La manifestation consacre la prévalence du geste politique et interpelle nos responsables. Elle reste un langage politique dans un monde qui voudrait pouvoir s’en passer puisque la « bonne gouvernance » (avec ses cortèges d’experts et d’évaluateurs) doit, dans sa logique gestionnaire, se suffire à elle-même. Ceci étant dit, personne n’est dupe et chacun sait que s’en tenir à des slogans verbaux dans la rue est partiellement contre-productif puisque cela n’affecte en rien « la mégamachine », pour reprendre l’expression de Serge Latouche2. Beaucoup d’activistes pensent remarquer, dans son sillage, que ce sont les institutions du capitalisme financier qu’il convient aussi d’aller gripper : les places financières, le FMI, la Banque Mondiale, les systèmes de transactions financières… On peut mesurer d’ailleurs la justesse de cette prise de conscience à la réaction desdites institutions : il n’a pas fallu longtemps à la police pour évacuer par la force Wall Street de ses Indignés. Dès lors qu’une manifestation ne dérange que le citoyen lambda, sans miner nullement les dispositifs de dominations, ne faut-il pas aussi réfléchir (avec ce citoyen) aux actions plus directes qu’il conviendrait de lui adjoindre vers l’émancipation ?

La manifestation reste une épine politique dans un corps social que l’on croit pouvoir soigner par la seule cure managériale.

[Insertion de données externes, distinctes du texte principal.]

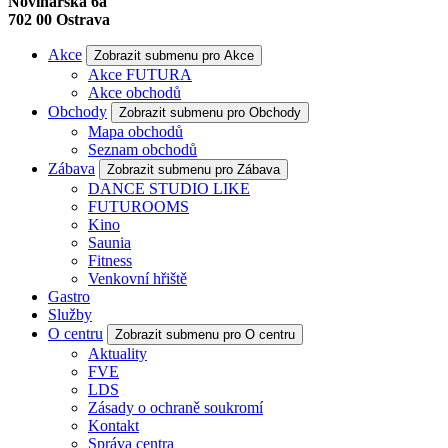
Novinářská 6a
702 00
Ostrava
Akce
Zobrazit submenu pro Akce
Akce FUTURA
Akce obchodů
Obchody
Zobrazit submenu pro Obchody
Mapa obchodů
Seznam obchodů
Zábava
Zobrazit submenu pro Zábava
DANCE STUDIO LIKE
FUTUROOMS
Kino
Saunia
Fitness
Venkovní hřiště
Gastro
Služby
O centru
Zobrazit submenu pro O centru
Aktuality
FVE
LDS
Zásady o ochraně soukromí
Kontakt
Správa centra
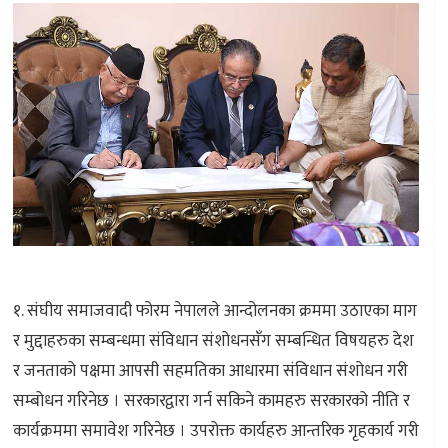
१. संघीय समाजवादी फोरम नेपालले आन्दोलनका क्रममा उठाएका माग
र मुद्दाहरुका सम्बन्धमा संविधान संशोधनसँग सम्बन्धित विषयहरु देश
र जनताको पक्षमा आपसी सहमतिका आधारमा संविधान संशोधन गरी
सम्बोधन गरिनेछ । सरकारद्वारा गर्न सकिने कामहरु सरकारको नीति र
कार्यक्रममा समावेश गरिनेछ । उपरोक्त कार्यहरु आन्तरिक गृहकार्य गरी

Mais disons que d’autres modes d’engagement sont également nés pour pallier ses carences : les altermondialistes, les tenants d’une économie alternative ou de la décroissance, plus récemment justement les Indignés, etc. Ils regroupent des individus sur une base plus restreinte et des objectifs précis dans une démarche souvent plus morale que politique : le respect de l’environnement, la défense des sans-papiers, le respect des droits de l’homme, la famine, le soutien de petits paysans au nord ou au sud, etc. Comme l’a montré Jacques Ion, ces formes d’engagement conviennent mieux à une société plus individualisée : un engagement plus light, moins chronophage, une contestation plus personnalisée, moins générale. On s’engage à la carte, sans se sentir « obligé » par une organisation spécifique et l’imaginaire qu’elle charrie comme c’était le cas lorsque l’on s’engageait dans des syndicats ou des partis politiques aux idéologies marxistes ou maoïstes. Au bout du compte, cette forme d’engagement est le négatif photographique de l’engagement dans le capitalisme contemporain pour ses cadres : elle est flexible. C’est ce qui en fait, à mon avis, la puissance… et la fragilité à la fois. Les luttes de Greenpeace, de MSF, d’Amnesty International, de No Vox, etc rassemblent toujours davantage de militants et de bénévoles qui veulent être efficaces ici et maintenant sans plus croire aux lendemains qui chantent (ce qui est heureux d’ailleurs car on a pu voir dans l’Union Soviétique stalinienne du communisme « réel » combien ces lendemains ont en réalité relevé du cauchemar dès lors que l’on a voulu les imposer par la force). Mais au-delà de l’indignation morale qui pousse les uns et les autres à s’y investir quels sont les modes d’expression, les relais politiques ? Les grands progrès sociaux ne sont jamais advenus par de la bonne volonté morale mais par le recroisement d’intérêts bien compris de groupes sociaux dans une lutte politique déclarée. Or aujourd’hui force est de constater que s’il existe un tel fossé entre représentants et société civile, c’est aussi parce que les manifestations indignées de celle-ci peinent à transiter de la diversité sociale et du pathos moral qui les caractérisent à la formalisation d’une lutte et d’un logos politique commun.
- De la critique, Paris, Gallimard, 2009
- La mégamachine, raison techno-scientifique, raison économique et mythe du progrès, Paris, MAUSS/La découverte, 1995.